Legislators Benjamin Vitale and Patrick Mahunik, who represent Districts 3 and 12 respectively, are seeking the chairman seat with current Chairman Keith Batman announcing that he will not consider a third year.

Vitale has received the majority of Democrats' support, gathering five of eight votes so far. Mahunik said he has two other Democrats' support, as well as the support of Republican legislators.

Minority Leader Paul Pinckney confirmed to The Citizen Friday that most if not all Republicans plan to back Mahunik, though he said that's always subject to change when the final vote comes through.

"We had a couple of people that said they'd be interested (in chair) if we had enough votes," Pinckney said. "All of our votes, we would still need some Democratic support. I don't think anybody is going to cross over to support a Republican when we're in the minority, so we looked at all angles, and at this point in time, we would move ahead with Pat and work in bipartisanship and get some things accomplished."

The 15-member Legislature will be comprised of seven Republicans and eight Democrats in 2018.

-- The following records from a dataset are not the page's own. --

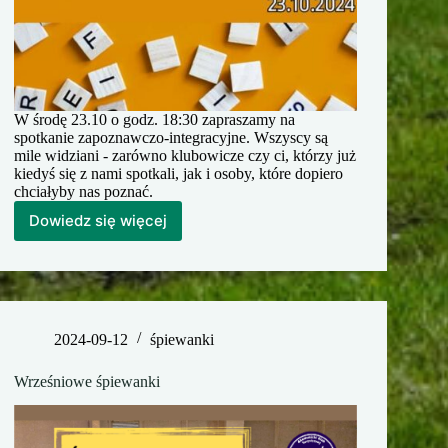
W środę 23.10 o godz. 18:30 zapraszamy na
spotkanie zapoznawczo-integracyjne. Wszyscy są
mile widziani - zarówno klubowicze czy ci, którzy już
kiedyś się z nami spotkali, jak i osoby, które dopiero
chciałyby nas poznać.
Dowiedz się więcej
Spotkanie
zapoznawczo-
integracyjne
2024-09-12
śpiewanki
Wrześniowe śpiewanki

Batman said he's backing Vitale. Following the previous county Administrator Suzanne Sinclair's resignation in early 2017, Batman, Vitale, Majority Leader Aileen McNabb-Coleman and Cayuga County Treasurer Jim Orman became the interim administrators as a management team. 

Batman said that experience Vitale has will be invaluable for new county administrator J. Justin Woods, who starts full-time with the county on Dec. 18. 

Mahunik said he's running because he's not agreed with some of the ethics behind how the body has operated in his approximate decade of service. For example, he said, every year whoever is running for chair offers committee chair positions in return for support. That's something he said he will not do.

"I just think it's unethical, and I put my name out there," he said. "If I get beat on the floor, that's fine with me, but at least it's not by five people in a room," he added of the Democratic caucus.

According to local law, the chair position is a full-time job and earns a $30,000 salary. Batman said he's concerned that Mahunik will not have the time to devote to the post, considering Mahunik is the principal of Dryden High School. 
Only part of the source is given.